> _What is required_
The reply should hold only the lines below beginning at the one with "Zvergpincher" and ending at the one with "АТЦ Новоясеневская", copied exactly, with every picture left out.
** Opening Task material block **
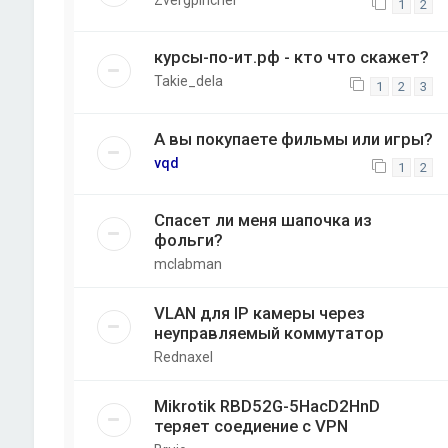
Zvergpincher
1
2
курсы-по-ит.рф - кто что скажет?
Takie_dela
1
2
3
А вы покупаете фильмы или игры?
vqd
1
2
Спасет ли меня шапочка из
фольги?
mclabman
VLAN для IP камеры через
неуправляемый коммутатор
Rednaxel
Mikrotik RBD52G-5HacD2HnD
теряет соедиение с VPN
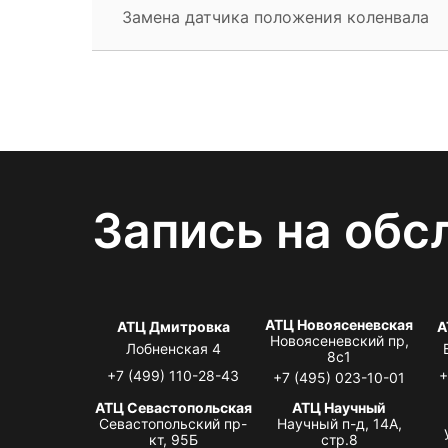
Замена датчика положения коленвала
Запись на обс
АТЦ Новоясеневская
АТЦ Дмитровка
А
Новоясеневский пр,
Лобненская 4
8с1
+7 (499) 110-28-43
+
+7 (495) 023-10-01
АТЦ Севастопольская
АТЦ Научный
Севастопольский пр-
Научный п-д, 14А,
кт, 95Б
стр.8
** Closing Task material block **
** Opening Task material block **
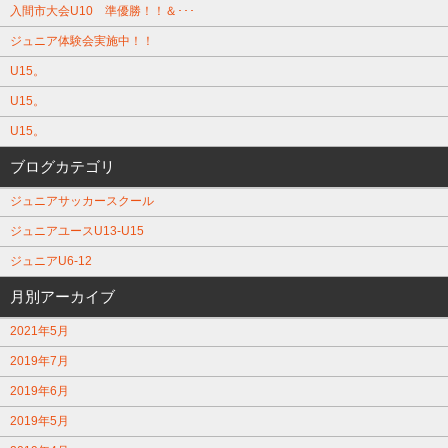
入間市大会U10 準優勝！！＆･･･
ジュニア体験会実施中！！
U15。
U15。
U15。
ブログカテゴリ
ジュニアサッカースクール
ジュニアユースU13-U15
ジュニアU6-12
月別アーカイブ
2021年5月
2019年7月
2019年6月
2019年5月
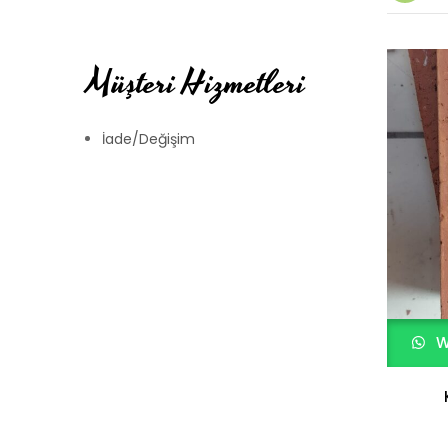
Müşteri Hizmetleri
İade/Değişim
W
** Closing Task material block **
> _Written reply_
Zvergpincher
1
2
курсы-по-ит.рф - кто что скажет?
Takie_dela
1
2
3
А вы покупаете фильмы или игры?
vqd
1
2
Спасет ли меня шапочка из
фольги?
mclabman
VLAN для IP камеры через
неуправляемый коммутатор
Rednaxel
Mikrotik RBD52G-5HacD2HnD
теряет соедиение с VPN
Замена датчика положения коленвала
Запись на обс
АТЦ Новоясеневская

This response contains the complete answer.